◆ Supplied data
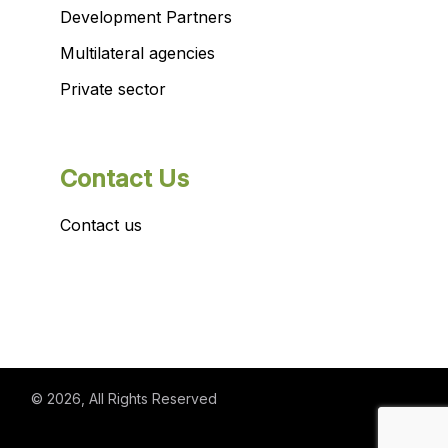
Development Partners
Multilateral agencies
Private sector
Contact Us
Contact us
© 2026
, All Rights Reserved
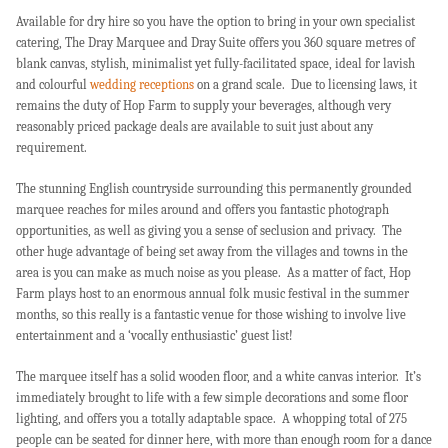
Available for dry hire so you have the option to bring in your own specialist
catering, The Dray Marquee and Dray Suite offers you 360 square metres of
blank canvas, stylish, minimalist yet fully-facilitated space, ideal for lavish
and colourful
wedding receptions
on a grand scale. Due to licensing laws, it
remains the duty of Hop Farm to supply your beverages, although very
reasonably priced package deals are available to suit just about any
requirement.
The stunning English countryside surrounding this permanently grounded
marquee reaches for miles around and offers you fantastic photograph
opportunities, as well as giving you a sense of seclusion and privacy. The
other huge advantage of being set away from the villages and towns in the
area is you can make as much noise as you please. As a matter of fact, Hop
Farm plays host to an enormous annual folk music festival in the summer
months, so this really is a fantastic venue for those wishing to involve live
entertainment and a ‘vocally enthusiastic’ guest list!
The marquee itself has a solid wooden floor, and a white canvas interior. It’s
immediately brought to life with a few simple decorations and some floor
lighting, and offers you a totally adaptable space. A whopping total of 275
people can be seated for dinner here, with more than enough room for a dance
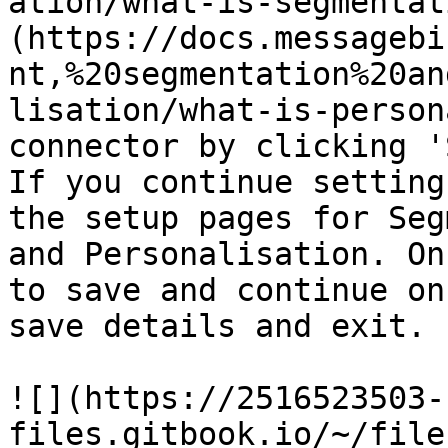
ation/what-is-segmentat
(https://docs.messagebi
nt,%20segmentation%20an
lisation/what-is-person
connector by clicking '
If you continue setting
the setup pages for Seg
and Personalisation. On
to save and continue on
save details and exit.

![](https://2516523503-
files.gitbook.io/~/file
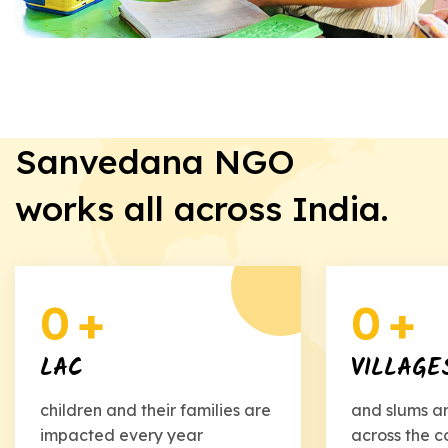
Sanvedana NGO
works all across India.
0
+
0
+
LAC
VILLAGE
children and their families are
and slums a
impacted every year
across the c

◆ Assignment
Count each line of the entries that holds the word "save", then state the total and nothing more.

◆ Output below
2